> [WORK REQUEST]
Restate word for word the opening line of the data below and every line after it until the line with "월임대료를 임대 보증금", that line too, but not the pictures.

§ §

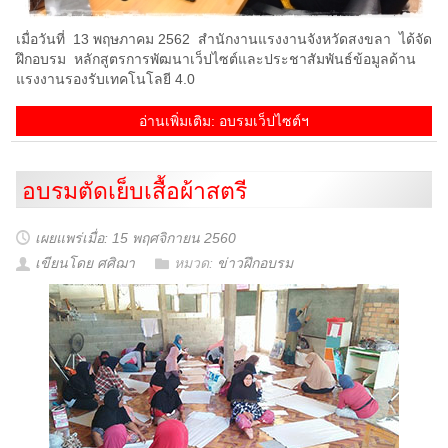
เมื่อวันที่ 13 พฤษภาคม 2562 สำนักงานแรงงานจังหวัดสงขลา ได้จัด
ฝึกอบรม หลักสูตรการพัฒนาเว็ปไซต์และประชาสัมพันธ์ข้อมูลด้าน
แรงงานรองรับเทคโนโลยี 4.0
อ่านเพิ่มเติม: อบรมเว็ปไซต์ฯ
อบรมตัดเย็บเสื้อผ้าสตรี
เผยแพร่เมื่อ: 15 พฤศจิกายน 2560
เขียนโดย ศศิฌา
หมวด:
ข่าวฝึกอบรม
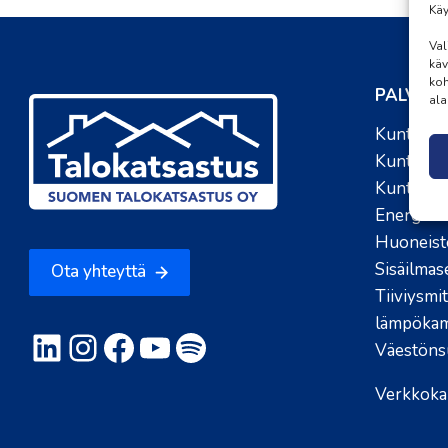
Käy
Val
käv
koh
PALVEL
ala
Kuntotar
Kuntotut
Kuntoarv
Energiato
Huoneist
Sisäilmas
Ota yhteyttä
Tiiviysmit
lämpökam
LinkedIn
Instagram
Facebook
YouTube
Spotify
Väestönsu
Verkkoka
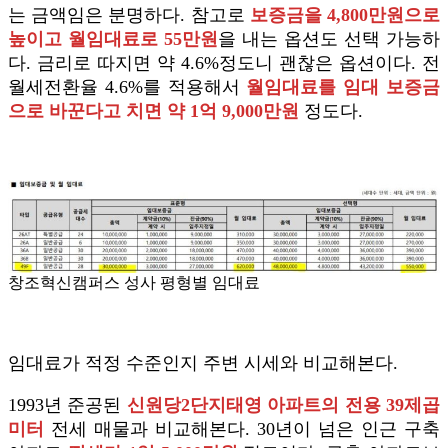
는 금액임은 분명하다. 참고로
보증금을 4,800만원으로
높이고 월임대료로 55만원
을 내는 옵션도 선택 가능하
다. 금리로 따지면 약 4.6%정도니 괜찮은 옵션이다. 전
월세전환율 4.6%를 적용해서
월임대료를 임대 보증금
으로 바꾼다고 치면 약 1억 9,000만원
정도다.
창조혁신캠퍼스 성사 평형별 임대료
임대료가 적정 수준인지 주변 시세와 비교해본다.
1993년 준공된
신원당2단지태영 아파트의 전용 39제곱
미터
전세 매물과 비교해본다. 30년이 넘은 인근 구축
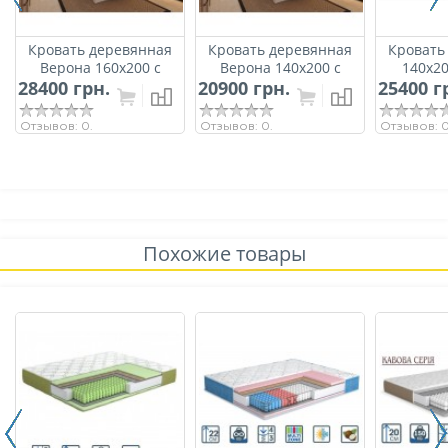
Кровать деревянная
Кровать деревянная
Кровать
Верона 160х200 с
Верона 140х200 с
140х2
28400 грн.
подьемным
20900 грн.
подьемным
25400 г
ArtWood 
механизмом ArtWood
механизмом ArtWood
мех
(Белая)
(Белая)
Отзывов: 0.
Отзывов: 0.
Отзывов: 0
Похожие товары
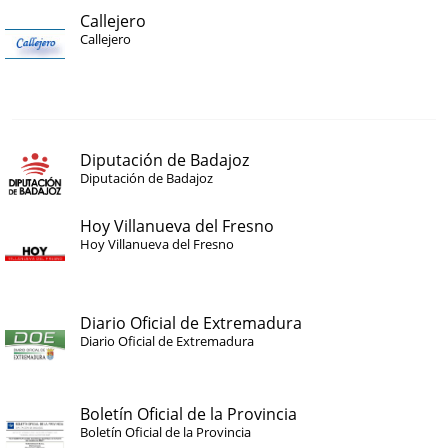
Callejero
Callejero
Diputación de Badajoz
Diputación de Badajoz
Hoy Villanueva del Fresno
Hoy Villanueva del Fresno
Diario Oficial de Extremadura
Diario Oficial de Extremadura
Boletín Oficial de la Provincia
Boletín Oficial de la Provincia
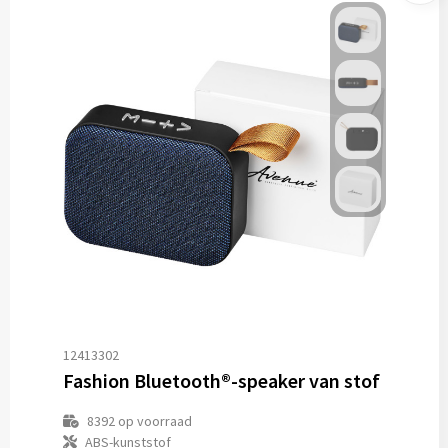
12413302
Fashion Bluetooth®-speaker van stof
8392
op voorraad
ABS-kunststof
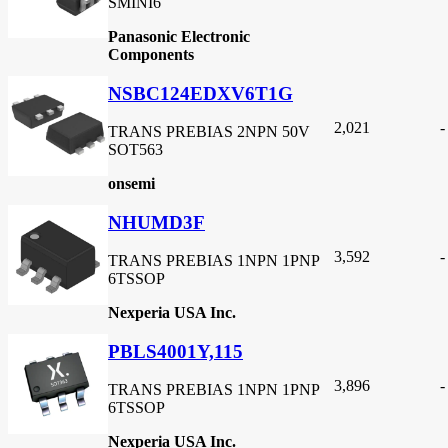
SMINI6
Panasonic Electronic
Components
NSBC124EDXV6T1G
2,021
-
TRANS PREBIAS 2NPN 50V
SOT563
onsemi
NHUMD3F
3,592
-
TRANS PREBIAS 1NPN 1PNP
6TSSOP
Nexperia USA Inc.
PBLS4001Y,115
3,896
-
TRANS PREBIAS 1NPN 1PNP
6TSSOP
Nexperia USA Inc.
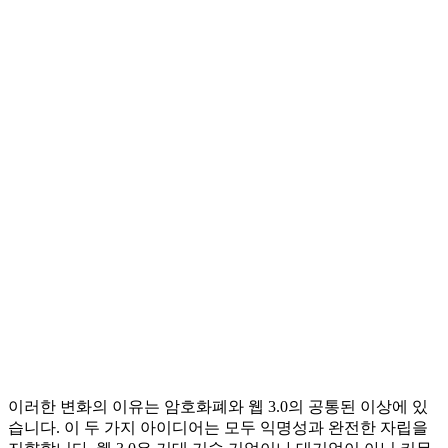
이러한 변화의 이유는 암호화폐와 웹 3.0의 공통된 이상에 있
습니다. 이 두 가지 아이디어는 모두 익명성과 완전한 자립을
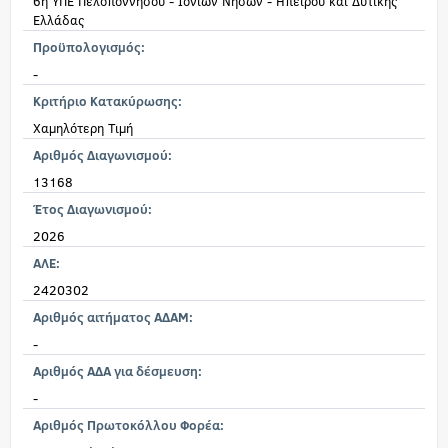
6η ΥΠΕ Πελοποννήσου - Ιονίων Νήσων - Ηπείρου και Δυτικής
Ελλάδας
Προϋπολογισμός:
-
Κριτήριο Κατακύρωσης:
Χαμηλότερη Τιμή
Αριθμός Διαγωνισμού:
13168
Έτος Διαγωνισμού:
2026
ΑΛΕ:
2420302
Αριθμός αιτήματος ΑΔΑΜ:
-
Αριθμός ΑΔΑ για δέσμευση:
-
Αριθμός Πρωτοκόλλου Φορέα:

§ §

> [WRITTEN REPLY]
เมื่อวันที่ 13 พฤษภาคม 2562 สำนักงานแรงงานจังหวัดสงขลา ได้จัด
ฝึกอบรม หลักสูตรการพัฒนาเว็ปไซต์และประชาสัมพันธ์ข้อมูลด้าน
แรงงานรองรับเทคโนโลยี 4.0
อ่านเพิ่มเติม: อบรมเว็ปไซต์ฯ
อบรมตัดเย็บเสื้อผ้าสตรี
เผยแพร่เมื่อ: 15 พฤศจิกายน 2560
เขียนโดย ศศิฌา
หมวด:
ข่าวฝึกอบรม
Käy
Val
käv
koh
PALVEL
ala
Kuntotar
Kuntotut
Kuntoarv
Energiato
Huoneist
Sisäilmas
Ota yhteyttä
Tiiviysmit
lämpökam
LinkedIn
Instagram
Facebook
YouTube
Spotify
Väestönsu
Verkkoka
는 금액임은 분명하다. 참고로
보증금을 4,800만원으로
높이고 월임대료로 55만원
을 내는 옵션도 선택 가능하
다. 금리로 따지면 약 4.6%정도니 괜찮은 옵션이다. 전
월세전환율 4.6%를 적용해서
월임대료를 임대 보증금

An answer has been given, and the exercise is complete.